Chirkutt is a Bangladeshi rock band from Dhaka, formed in 2002 by Sharmin Sultana Sumi.

==History==
Chirkutt (Bengali: চিরকুট) is a Bangladeshi rock/fusion band based in Dhaka. The band is known for blending folk, rock, and contemporary elements, and for its active presence on both national and international stages.

=== Origins & Lineup ===
Chirkutt was founded in 2002 by Sharmin Sultana Sumi in Dhaka. Over time, the lineup evolved to include additional members. Pavel Areen, who joined in 2007 (or around that period), played a pivotal role in shaping the band’s sonic identity and served as producer on their debut album Chirkuttnama. The band’s roster has featured other musicians such as Emon Chowdhury and Jahid Nirob, among others. Eight years after the band was formed they released their first album Chirkuttnama.
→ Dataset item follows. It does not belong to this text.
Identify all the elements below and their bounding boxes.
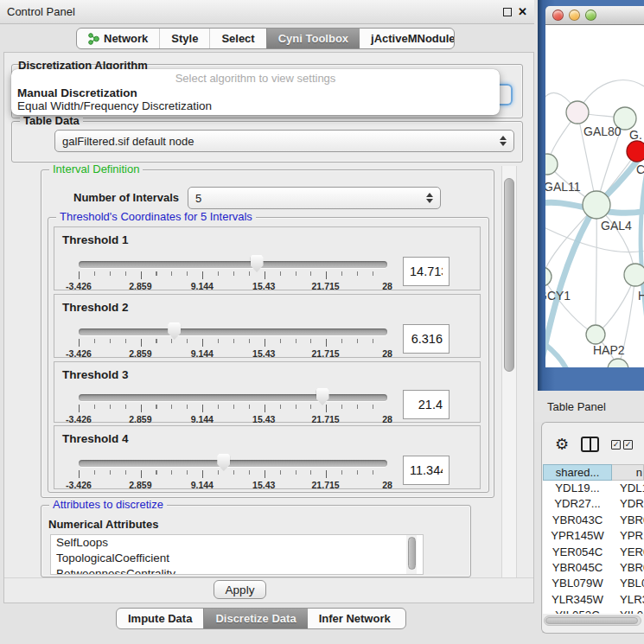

Chirkutt's performed at SXSW-2016 in Austin, US and South Asian Band Festival-Delhi, India, the President house concert in India-2014, India Music Week and the Jaffna Music Festival, Sri Lanka. They were also the winners of the RTV Best Band Award 2012. Chirkutt band has also embarked for a tour in Norway with Norwegian rockers Casa Murilo in 2013. They performed on Asian TV music show in September 2016.

==Members==
=== Present members ===
- Sharmin Sultana Sumi – lead vocals (2002–present)
- Dibbo Nasser – lead guitars (2023–present)
- Pavel Areen – drums (2008–present)
- Rayhan Islam Shuvro - Acoustic Guitar (2023–present)
- Ishmamul Farhad - Bass guitar (2024–present)
- Rayhan Parvez Akanda Pranto - Guitar & Ethnic Instruments (2023–present)
- Yaar Hossain - Keyboards & Violin (2024–present)

=== Past members ===
- Jahid Nirob – keyboards (2015–2024)
- Emon Chowdhury – lead guitars (2006–2023)
- Rashed Sharif Shoaib
- Sabbir Ahmed
- Rokon Emon
- Pinto Ghosh – vocals, violin (2002–2016)
- Anwar Shafiq Tomal
- Parvez Sazzad

==Discography==
- "চিরকুটনামা (Chronograph)" (2010)
- "যাদুর শহর (City of Magic)" (2013)
- "উধাও (Disappear)" (2017)
- "ভালোবাসাসমগ্র (Love Anthology)" (2025)

==Award==

Channel i Music Awards

| Year | Nominee / work | Award | Result |
|---|---|---|---|
| 2013 | "যাদুর শহর (City of Magic)" | Best Band Album of the Year | Won |

RTV Music Awards

| Year | Nominee / work | Award | Result |
|---|---|---|---|
| 2012 | Chirkutt | Best Band of the Year | Won |

SAARC Film Festival Award

| Year | Nominee / work | Award | Result |
|---|---|---|---|
| 2016 | Jalal's Story | Best Original Score | Won |

==Chirkutt in film==
The band has also worked on several local film music director. They won the "SAARC" film festival award in 2016 for the best original score of the film Jalal's Story. Chirkutt also have done the playback in the movies Television, and Piprabidya, of director Mostofa Sarwar Farooki. They did the soundtrack of Aynabaji of Amitabh Reza Chowdhury 2016 film, Ice cream of Redowan Rony. Chirkutt did the soundtrack of the movie Tumi Je Amar by RTV. They composed the soundtrack of the 2017 movie Doob – No bed of roses.